The veil of fog had already lifted by the time I departed Monterey, that blessed haven of reasonable temperatures in the middle of a scorching California Summer. The air dried out almost entirely by the time I'd reached Hollister, a small farming town blocked from coastal temperature bliss by a few low foothills. With no air conditioning in my old truck, the open windows usually suffice to keep driving temperatures tolerable. But the climb up and over another set of foothills engulfed me in hot air, so much so that it felt as if I were driving through dragon's breath, licking my cheeks in taunting defiance. It was so insufferable I felt as if I were trapped in the giants jaws and that fire could surround me at any moment.
Just over the summit, a large reservoir came into view, or one that once claimed largeness anyway. It had obviously been low for several years, for I could see grasses and underbrush overgrowing the old high line – about 100 feet above the current glistening water.

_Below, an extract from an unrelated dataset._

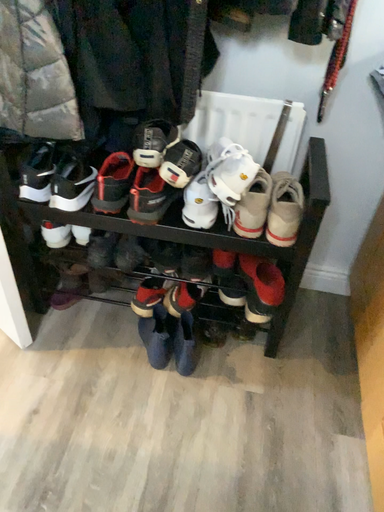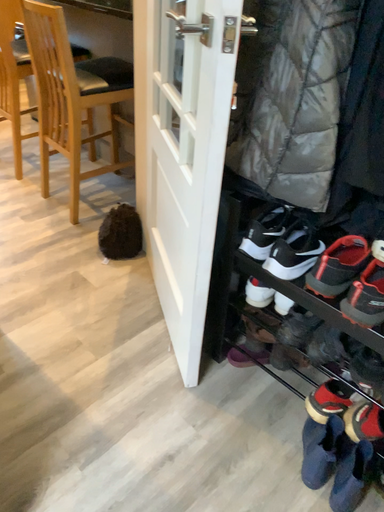 Question: Which way did the camera rotate in the video?

Choices:
 (A) rotated left
 (B) rotated right

Answer: (A)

Bleached yellow fields surrounded this patch of pale blue as far as the eye could see, giving the distinct impression of a mirage amidst the sandy dunes of the Sahara.
Once down from the summit I continued due east across California's agricultural heartland, the San Joaquin Valley. Within a mile I crossed three aqueducts, each with it's name on a tidy sign. A mile further a billboard had the text: “Food grows where water flows” over a backdrop of greenery and smiling farmers. Indeed the landscape had notably shifted in color, from the intense golden yellow of the dry spanish grasses to neat rows of olive-green bushes and trees. A photograph of the scene may have successfully conveyed the illusion to a viewer far from here, but blasting by in the bone-sucking heat broke the spell almost immediately. One day without water and those trees would surely be doomed.

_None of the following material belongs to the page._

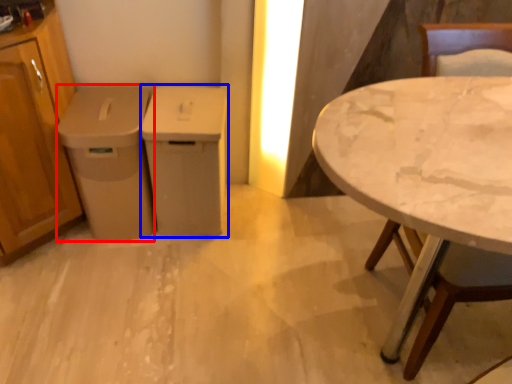 Question: Among these objects, which one is farthest to the camera, cabinetry (highlighted by a red box) or cabinetry (highlighted by a blue box)?

Choices:
 (A) cabinetry
 (B) cabinetry

Answer: (B)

I'm a native, born and raised, Californian. And I have to admit that despite being quite aware of the severity of this drought and actively conserving water (and admittedly being one of those people who scolds others to do the same), I hadn't actually felt the drought in person quite like this. In fact I had, as many Californians do, successfully avoided any significant first-person experience of it's reality for many years. (full disclosure: I had been living abroad and/or along the coast for the past twelve years). Thus the severity of our situation here sank in as I rattled along through the unrelenting heat on my way into the sierra foothills. I had hoped the foothills would offer some relief, but instead the climb up into forested land left me further dumbfounded. Nearly 25% of the trees were brown and clearly long past dead. That is how unquenched the California soil sits. Trees are dying of thirst. Trees, our largest and often oldest plants, with the farthest reaching root systems, were failing to find the water they needed to survive. Goodness knows what the poor surface dwelling creatures must be going through.

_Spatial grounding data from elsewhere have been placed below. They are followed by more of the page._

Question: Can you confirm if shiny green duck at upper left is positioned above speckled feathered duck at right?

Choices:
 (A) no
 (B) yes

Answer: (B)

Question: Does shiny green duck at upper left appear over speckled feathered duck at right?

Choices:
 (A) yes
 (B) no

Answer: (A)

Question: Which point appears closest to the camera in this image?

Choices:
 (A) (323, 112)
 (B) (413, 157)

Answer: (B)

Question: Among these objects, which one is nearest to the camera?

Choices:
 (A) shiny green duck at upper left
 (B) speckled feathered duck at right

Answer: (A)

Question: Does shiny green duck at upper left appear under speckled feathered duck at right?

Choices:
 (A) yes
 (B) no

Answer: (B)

California is pretty much always on fire this time of year, and dropping in on this scene makes it easy to see why. Even the cool and misty coast struggles. I had just left behind the largest fire of the summer, the Soberanes Fire in Big Sur, which had burned straight through 85,000 acres in 3 weeks.
I am reluctant to admit it, but the truth is: this makes me truly afraid for California, for my home. It feels like a single spark could set the entire state aflame.